Medicaid – A publically-funded health insurance program for individuals who have low incomes and fall into certain categories of eligibility.

Objectives – Specific, measurable steps that can be taken to achieve goals.

Peer review – When experts review a professional’s performance, research, or writings. Peer review is a way that qualified professionals self-regulate their professions. Performance, research, or writings that pass the peer review process have increased credibility or trustworthiness.

Program champion – An individual who advocates for a program.

Quality assurance- A collection of planned, systematic activities applied to ensure that the components of a program are being implemented well.

Secondary data – Previously collected data that is being used for a purpose other than that for which it was originally collected.

Theory of behavior change – An attempt to explain how and why people change their behaviors. Researchers typically generate theories of behavior change from research in the fields of psychology, education, health, and other social sciences. When developing evidence-based programs, researchers will select a theory or components from several theories to guide program development.

Audience – The individuals for whom you implement your program. Depending on your setting, these individuals may also be referred to as a target population, population of interest, or clientele.

Buy-in – Typically used in the business world, buy-in refers to a financial exchange. In the context of health programs, the buy-in of stakeholders (community members, organizational leaders, participants, etc.) is generally non-financial. It involves their acceptance of a concept, idea, or proposal.

Data – A collection of facts, such as measurements and statistics.

Evidence-based practice – When clinicians (e.g., doctors, nurses) base their healthcare treatment decisions on the findings of current research, their clinical expertise, and the values/preferences of their patients.

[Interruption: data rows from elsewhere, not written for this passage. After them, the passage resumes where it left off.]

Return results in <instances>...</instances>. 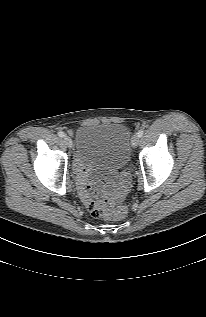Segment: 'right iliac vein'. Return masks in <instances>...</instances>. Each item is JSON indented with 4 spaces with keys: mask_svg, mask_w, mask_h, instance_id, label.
I'll list each match as a JSON object with an SVG mask.
<instances>
[{
    "mask_svg": "<svg viewBox=\"0 0 206 317\" xmlns=\"http://www.w3.org/2000/svg\"><path fill=\"white\" fill-rule=\"evenodd\" d=\"M64 142H65V144H66L69 148H72L73 142H72V140H71L70 137L64 136Z\"/></svg>",
    "mask_w": 206,
    "mask_h": 317,
    "instance_id": "right-iliac-vein-1",
    "label": "right iliac vein"
}]
</instances>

Evidence-informed practice or program – A practice or program that is guided by theories and preliminary research. While there is some indication that these practices and programs produce positive outcomes, the evidence is too weak to refer to them as evidence-based. These are sometimes referred to as “promising” or “emerging” practices and programs.

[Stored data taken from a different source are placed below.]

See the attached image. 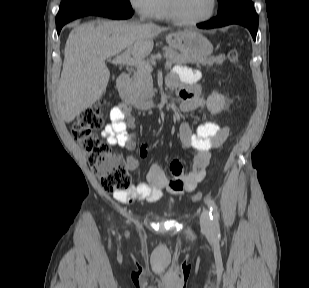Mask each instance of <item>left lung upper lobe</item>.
I'll return each instance as SVG.
<instances>
[{
	"label": "left lung upper lobe",
	"mask_w": 309,
	"mask_h": 288,
	"mask_svg": "<svg viewBox=\"0 0 309 288\" xmlns=\"http://www.w3.org/2000/svg\"><path fill=\"white\" fill-rule=\"evenodd\" d=\"M219 10L218 15L225 14L238 6L252 3L251 0H218Z\"/></svg>",
	"instance_id": "left-lung-upper-lobe-1"
}]
</instances>
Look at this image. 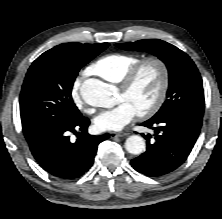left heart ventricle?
I'll return each mask as SVG.
<instances>
[{
  "label": "left heart ventricle",
  "mask_w": 222,
  "mask_h": 219,
  "mask_svg": "<svg viewBox=\"0 0 222 219\" xmlns=\"http://www.w3.org/2000/svg\"><path fill=\"white\" fill-rule=\"evenodd\" d=\"M159 83L157 68L154 65H146L129 91H119V101L129 102L137 112L143 110L155 99Z\"/></svg>",
  "instance_id": "obj_1"
}]
</instances>
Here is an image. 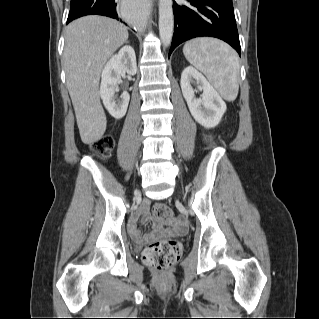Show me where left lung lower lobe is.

Goals – General, non-measurable intentions or outcomes.

Incentives for participation – Factors that motivate an individual to take part in a program. Organizations sometimes provide incentives to encourage participants to begin and/or remain enrolled in a program. Common incentives include gift cards and program t-shirts.

Intervention – Organized efforts to promote health and prevent disease. This term is used because the efforts intervene, or come between, an individual and a negative health outcome in an attempt to prevent or delay the negative outcome. “Intervention” and “program” are often used interchangeably.

Interventionist – An individual who implements or carries out the components of a program.

Lay leaders – Individuals who do not have formal healthcare credentials who are trained to lead evidence-based programs.

Medicare – A publically-funded health insurance program for adults over age 65 and individuals with certain disabilities or health conditions.

Partnership – A cooperative relationship between two or more organizations that collaborate to achieve a common goal through the effective use of knowledge, personnel, and other resources.

Primary data – Original or new data being collected for a specific research goal.

Protocols - Predefined procedural methods. Examples include detailed program implementation procedures, required equipment, required data collection instruments with detailed instructions for administration, and recommended safety precautions.

Readiness – The degree to which an organization is prepared or ready for something.

Stakeholder – Any individual or group that has a stake or interest in a program.

Translation – The process of taking a program originally implemented in a controlled, laboratory-like setting and making it suitable for implementation in the community.